How does an LLM perform actions?

You, Fri May 10 2024 • ai llm gpt

TLDR; LLM decides which actions to take and outputs text instructions. ChatGPT parses those instructions and executes the actions using specialized tools.

How does an LLM-based system like ChatGPT perform actions such as generating images or searching the internet?

Let's run through an analogy.

Imagine an LLM as a highly intelligent printer. This PrinterLLM operates by receiving your instructions on a piece of paper (your prompt) and then printing out another piece of paper with the response.

Despite its limitation to paper communication, PrinterLLM is remarkably versatile:

Give it a list of ingredients, say tomatoes, pasta, and cheese, and it'll print out a delicious recipe for you.
Show it a menu, and it can suggest improvements, like adding a special dish or highlighting popular items.

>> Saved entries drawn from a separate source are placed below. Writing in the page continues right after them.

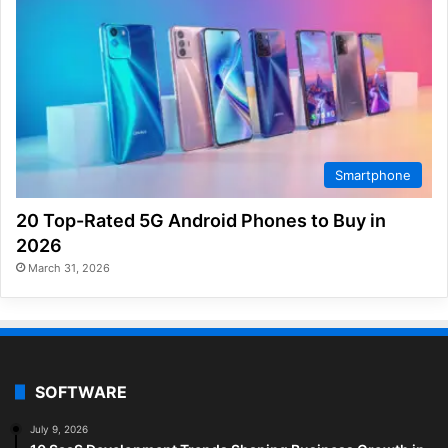
Smartphone
20 Top-Rated 5G Android Phones to Buy in
2026
March 31, 2026
SOFTWARE
July 9, 2026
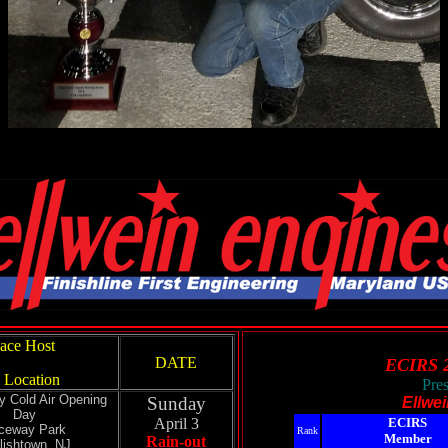
ace Host
DATE
ECIRS 
 Location
Pre
y Cold Air Opening
Sunday
Ellwe
Day
April 3
ECIRS
ceway Park
Rank
Member
Rain-out
lishtown, NJ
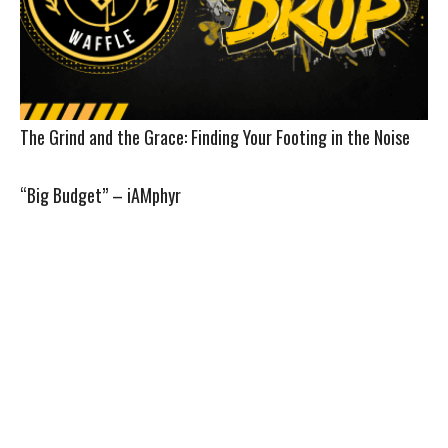
The Grind and the Grace: Finding Your Footing in the Noise
“Big Budget” – iAMphyr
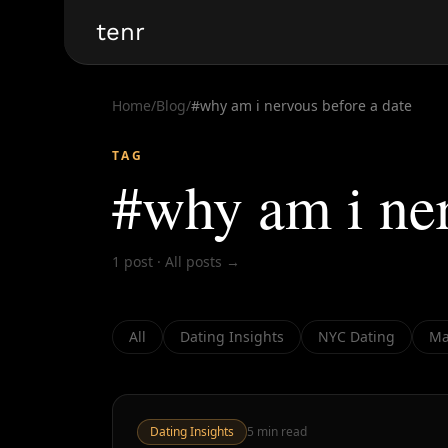
tenr
Home
/
Blog
/
#
why am i nervous before a date
TAG
#
why am i ner
1
post
·
All posts →
All
Dating Insights
NYC Dating
Ma
Dating Insights
5
min read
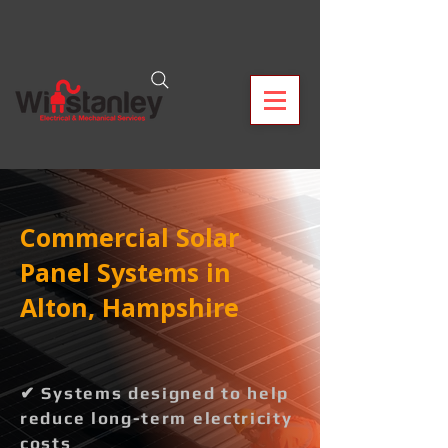
Commercial Solar
Panel Systems in
Alton, Hampshire
✔ Systems designed to help
reduce long-term electricity
costs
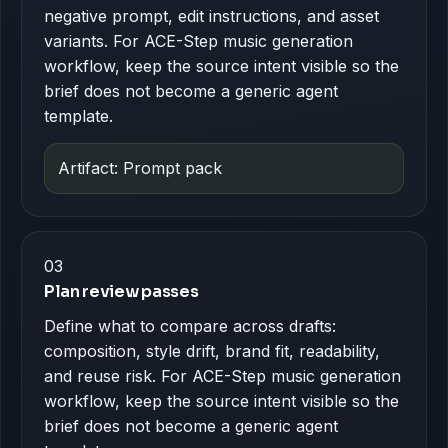
negative prompt, edit instructions, and asset
variants. For ACE-Step music generation
workflow, keep the source intent visible so the
brief does not become a generic agent
template.
Artifact: Prompt pack
03
Plan review passes
Define what to compare across drafts:
composition, style drift, brand fit, readability,
and reuse risk. For ACE-Step music generation
workflow, keep the source intent visible so the
brief does not become a generic agent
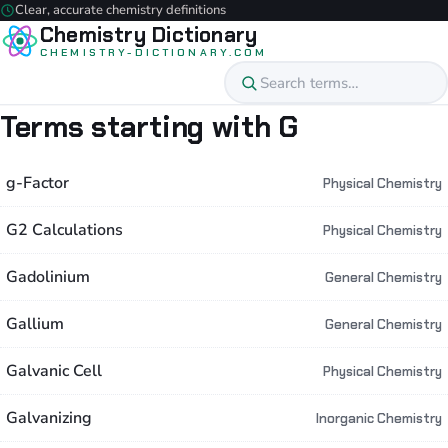
Clear, accurate chemistry definitions
Chemistry Dictionary
CHEMISTRY-DICTIONARY.COM
Terms starting with G
g-Factor
Physical Chemistry
G2 Calculations
Physical Chemistry
Gadolinium
General Chemistry
Gallium
General Chemistry
Galvanic Cell
Physical Chemistry
Galvanizing
Inorganic Chemistry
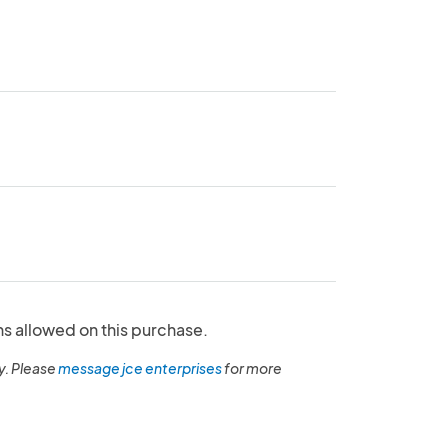
ns allowed on this purchase.
y. Please
message jce enterprises
for more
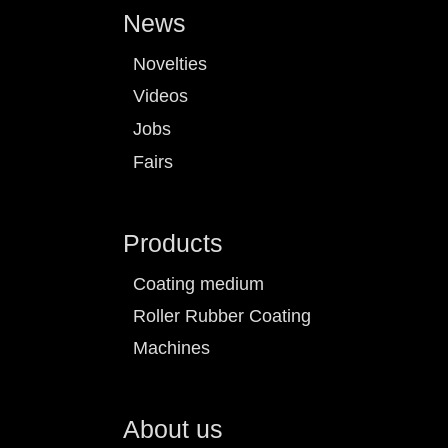
News
Novelties
Videos
Jobs
Fairs
Products
Coating medium
Roller Rubber Coating
Machines
About us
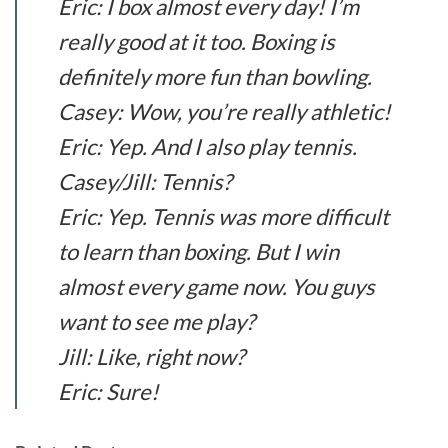
Eric: I box almost every day! I’m
really good at it too. Boxing is
definitely more fun than bowling.
Casey: Wow, you’re really athletic!
Eric: Yep. And I also play tennis.
Casey/Jill: Tennis?
Eric: Yep. Tennis was more difficult
to learn than boxing. But I win
almost every game now. You guys
want to see me play?
Jill: Like, right now?
Eric: Sure!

Moreover, PrinterLLM doesn't start from scratch for each task. It accepts input only from a special sheet of paper that always describes its capabilities and personality at the top, with user-specific request underneath.

But how does PrinterLLM perform actions?

Well, it doesn't. Remember, an LLM can only print text. But what it can do is be our intelligent decision maker!

We can give PrinterLLM a piece of paper describing a situation and ask it to decide what to do next. If we describe a situation where the dishes need washing, PrinterLLM might print, "It's time to wash the dishes." And then it's up to us to act on this advice.

ChatGPT functions similarly to PrinterLLM. It takes your text input, passes it down to an LLM along with internal instructions and personality rules and then outputs the LLM's textual response.

When you ask ChatGPT to do an action such as finding the latest news about Paris Fashion Week, it adds the hidden instructions to your prompt, and sends both to an LLM. The LLM then decides an action should be taken and generates text describing the action like "action:browse_web, prompt=latest news on Paris Fashion Week."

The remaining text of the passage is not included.